### What to do
Your copy must hold all of the data below, unchanged and without images.

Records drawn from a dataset
____

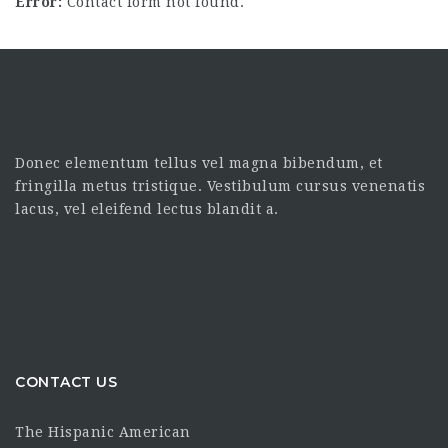
Error:
Contact form not found.
Donec elementum tellus vel magna bibendum, et
fringilla metus tristique. Vestibulum cursus venenatis
lacus, vel eleifend lectus blandit a.
CONTACT US
The Hispanic American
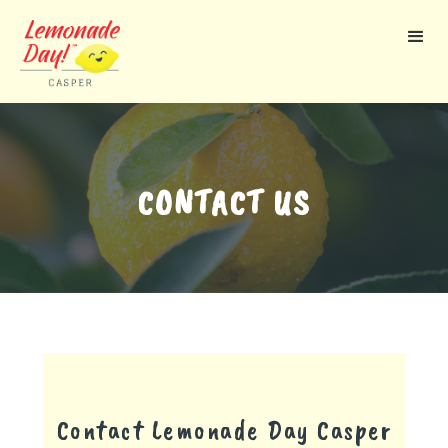
Skip
to
main
content
CONTACT US
Contact Lemonade Day
Casper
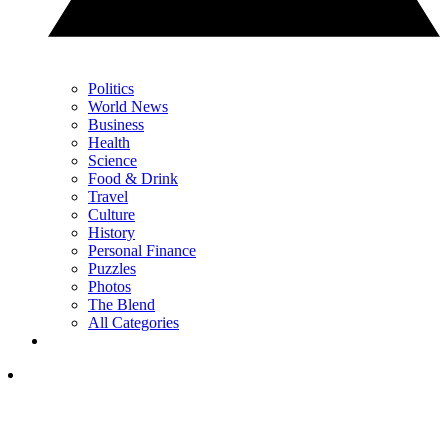
Politics
World News
Business
Health
Science
Food & Drink
Travel
Culture
History
Personal Finance
Puzzles
Photos
The Blend
All Categories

____

### Task response
Error:
Contact form not found.
Donec elementum tellus vel magna bibendum, et
fringilla metus tristique. Vestibulum cursus venenatis
lacus, vel eleifend lectus blandit a.
CONTACT US
The Hispanic American
Skip
to
main
content
CONTACT US
Contact Lemonade Day
Casper
Politics
World News
Business
Health
Science
Food & Drink
Travel
Culture
History
Personal Finance
Puzzles
Photos
The Blend
All Categories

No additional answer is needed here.